You get the picture. Zacchaeus was hated by his own people. So when Jesus comes to town and Zacchaeus wants to catch a glimpse of him, it’s little wonder that he doesn’t try to push through the crowds. No one is going to give him a leg up. No one is going to make space. Shoulders will be pressed together more tightly. Faces will be turned away.

And so Zacchaeus decides to climb a tree ahead of the crowds. That way he will be able to see Jesus, but no one will be able to see him.

But Jesus does see him. Jesus waits until the moment when he is directly underneath hi and then looks up and calls him by his name, “Zacchaeus, come down immediately. I must stay at your house today,”

You can imagine the outrage from the crowd. Does Jesus not know who this person is? Does Jesus not understand the ways in which Zacchaeus has betrayed the Jewish nation and stolen from his own people?

Of course, Jesus does know these things. If he knows Zacchaeus’ name, and his exact location hiding in the tree, he also knows who he is and what he has done. And it is not that those things don’t matter to Jesus. It’s not that Jesus doesn’t care that Zacchaeus has down some really bad things, and hurt people in really serious ways. Jesus isn’t about to offer him a congratulatory clap on the back. But he is able to see something in Zacchaeus that furious crowd is not able to see. Jesus sees that Zacchaeus too is “a son of Abraham”. However ugly Zacchaeus’ life has become, he is still God’s creation, still God’s child. And so he invites himself for tea.

And in doing so, he ushers in transformation. In treating Zacchaeus with love and dignity (even if we do not think he deserves it), Jesus bring about a radical change in Zacchaeus’ heart and behaviour. Zacchaeus gives up his wealth. He makes restitution for those he has scammed. He demonstrates extravagant generosity in place of his selfish money-making ways.

In our society today, we are seeing some pretty atrocious behaviour. Youths spitting at elderly men and women. Abuse of NHS staff. Selfishness in stockpiling whilst others go from shop to shop desperately searching for baby milk and nappies. Rich business tycoons hoarding their own wealth whilst their employees are thrown into dependence on benefits and food banks. 

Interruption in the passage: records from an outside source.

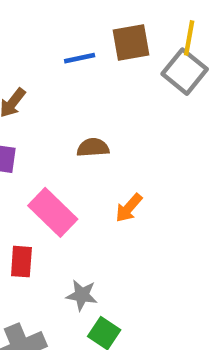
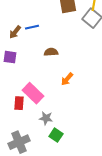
blue line: (80, 58) -> (32, 27), moved
pink rectangle: (53, 212) -> (33, 93), moved

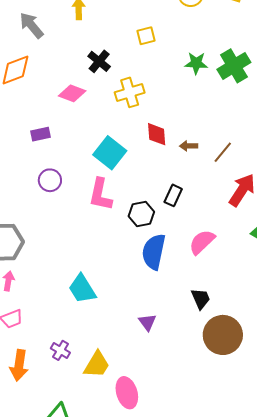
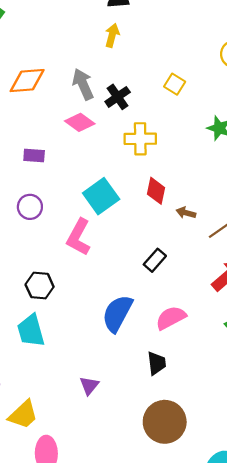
gray arrow: (31, 25) -> (83, 84), moved
yellow square: (146, 36) -> (175, 84), turned 30
black hexagon: (141, 214) -> (40, 286), moved
black trapezoid: (201, 299) -> (157, 363), moved

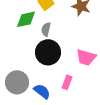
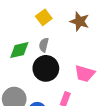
green diamond: (26, 19) -> (19, 50), moved

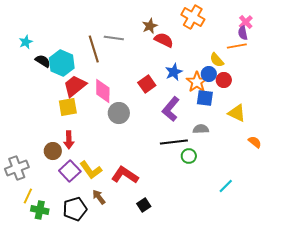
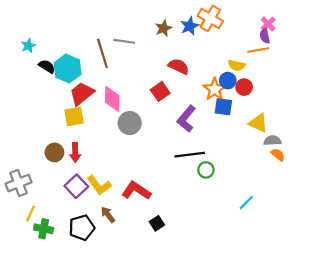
red semicircle: (164, 40) -> (179, 66), moved
yellow semicircle: (217, 60) -> (236, 65), turned -35
blue star: (174, 72) -> (190, 26), moved
gray semicircle: (201, 129) -> (272, 140), moved
brown circle: (53, 151) -> (54, 152), moved

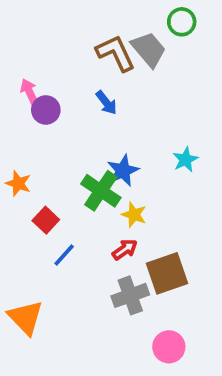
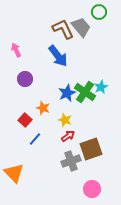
blue arrow: (106, 103) -> (58, 56), size x1.6
purple circle: (46, 110) -> (25, 79), moved
orange star: (18, 183) -> (43, 108), moved
green cross: (101, 191) -> (85, 92), moved
yellow star: (134, 215) -> (65, 120), moved

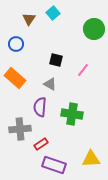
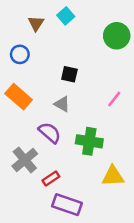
pink line: (83, 70) -> (114, 99), moved
purple semicircle: (40, 107) -> (50, 133), turned 126
gray cross: (20, 129) -> (25, 160), turned -35
yellow triangle: (91, 159) -> (113, 176), moved

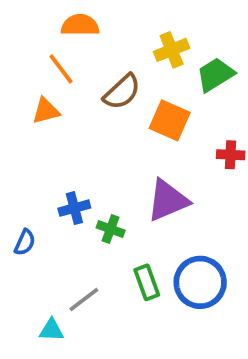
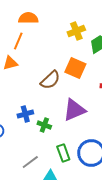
orange line: (61, 69) -> (18, 41), turned 60
brown semicircle: (122, 92) -> (50, 80), moved
cyan triangle: (51, 330) -> (50, 176), moved

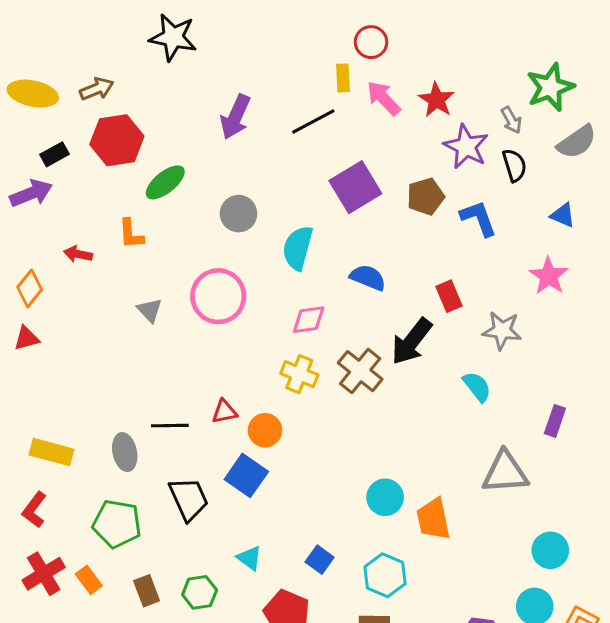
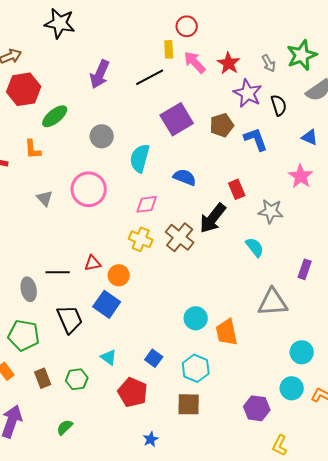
gray arrow: (511, 120) -> (269, 63), moved

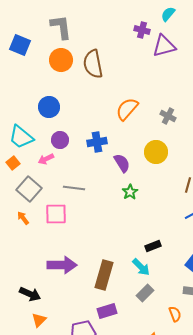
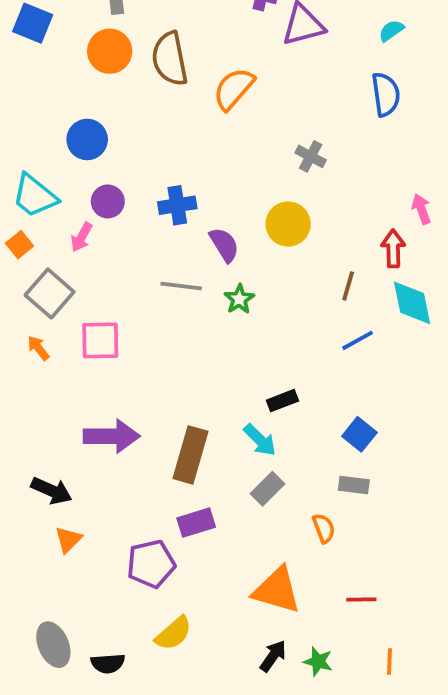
orange semicircle: (127, 109) -> (234, 89), moved
pink arrow: (46, 159) -> (82, 237), turned -35
gray line: (74, 188) -> (181, 286), moved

But Jesus withholds judgement. He opts instead for love. It is uncomfortable for us to even think about it – to think that some of these men and women should be loved, or that they could change, but that is the uncomfortable message of Zacchaeus today. That change is possible. Jesus is indiscriminate in the way that he loves. He is a God of justice, and he promises that all will be held to account for their actions, but he also promises that he has come to seek and save the lost. He has come exactly for those that we deem unworthy of his love and forgiveness. He has come to bring salvation to unexpected houses, to restore unexpected people to his family. 

Which probably means that I should pray for Boris Johnson instead of badmouthing him. It probably means I should talk to the youths hanging around outside the shops instead of berating them for their unthinking behaviour. It probably means I shouldn't have got so cross at the dog-walker who tutted at me and my kids. It probably means I should seek to understand the fear, anxiety, peer-pressure and misinformation behind people's actions before judging them for those actions. Knowing that Jesus came to seek and save the lost. All the lost. Not just the ones I like and happen to agree with. But all the lost, and that includes Zacchaeus. And it includes me.